Some big news came this week on the back of the report. A new bill is being put before parliament that could lead to new legislation that ensures musicians are properly compensated for streams of their music. The bill, officially called the ‘Copyright (Rights and Remuneration of Musicians) Private Member’s Bill has become known as the ‘Brennan Bill’ after it’s presenter, MP Kevin Brennan, and aims to ensure “performers and composers are properly remunerated by placing the treatment of revenue gained from music streaming services onto a common footing with the treatment of revenue gained from other sources.” 

The above quote is a pretty complicated way of wording a simple idea. At the moment, payment amounts for song streams depend entirely on the deal the artist made with the label or distributor they are working with. The amount that the artist makes could vary wildly from 5% of the stream revenues to 100%. The issue is that most current deals sit at around 20-25% with some older record deals paying less than that, and some musicians don’t receive any payments at all. 
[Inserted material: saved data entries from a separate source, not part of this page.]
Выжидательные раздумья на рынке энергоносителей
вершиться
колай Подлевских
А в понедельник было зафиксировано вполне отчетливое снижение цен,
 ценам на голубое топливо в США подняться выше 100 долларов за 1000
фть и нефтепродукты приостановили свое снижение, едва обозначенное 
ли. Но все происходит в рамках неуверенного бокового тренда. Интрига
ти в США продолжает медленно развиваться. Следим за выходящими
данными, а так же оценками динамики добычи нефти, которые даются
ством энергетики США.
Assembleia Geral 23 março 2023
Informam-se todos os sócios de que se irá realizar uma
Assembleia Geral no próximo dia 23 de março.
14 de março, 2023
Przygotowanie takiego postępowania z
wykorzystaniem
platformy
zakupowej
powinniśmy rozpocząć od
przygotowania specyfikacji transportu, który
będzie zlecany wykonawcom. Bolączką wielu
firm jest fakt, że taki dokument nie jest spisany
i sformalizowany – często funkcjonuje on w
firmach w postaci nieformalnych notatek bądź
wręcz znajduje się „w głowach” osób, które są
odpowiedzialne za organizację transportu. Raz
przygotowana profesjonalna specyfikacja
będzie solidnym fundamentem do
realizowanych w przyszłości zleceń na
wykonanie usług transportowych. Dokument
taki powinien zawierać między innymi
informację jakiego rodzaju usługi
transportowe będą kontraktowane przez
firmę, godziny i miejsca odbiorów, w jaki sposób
The Brennan bill is looking to change that by bringing payments in line with music that is broadcast or played in public, which is paid at a standard rate across the industry and collected via agencies such as PRS. The new system would ensure that if you create a piece of music that is streamed, you will receive a guaranteed minimum share of the income. 

This guaranteed amount should create a fairer system of musicians and could change the future of streaming in a huge way. 

Not everyone in the industry is excited about the possibility of legislation change, however. The BPI (British Phonographic Industry), the recorded music industry’s trade association, has said that the passing of the Brennan Bill could result in a stifling of ‘investment and innovation by record labels’ (Music Week, 2021). They’re concerned that equitable royalty rates could result in record labels taking fewer risks on investing in artists who may not be able to match the label’s investment in them through sales. Labels can more easily make back what they invest in artists through maintaining a higher share of the resulting revenue, and getting back what they put in could become harder if the artist and label have to sell more to combat the balancing of royalty payments. 

The Brennan Bill has support from MPs, musicians and industry organisations including The Musician’s Union and Sex Pistols Bassist Glen Matlock. The thing to watch for now is what happens when the bill is read in parliament on December 3rd. Bills put to the government go through a number of stages that take time and can stop the bill from becoming law. 

Whichever way this goes, it’s going to be one to watch as the future of streaming music, arguably one of the industry’s main sources of consumer and revenue, could change forever. What this means for musicians and their ability to earn a fair share of the income from their art is still up for debate.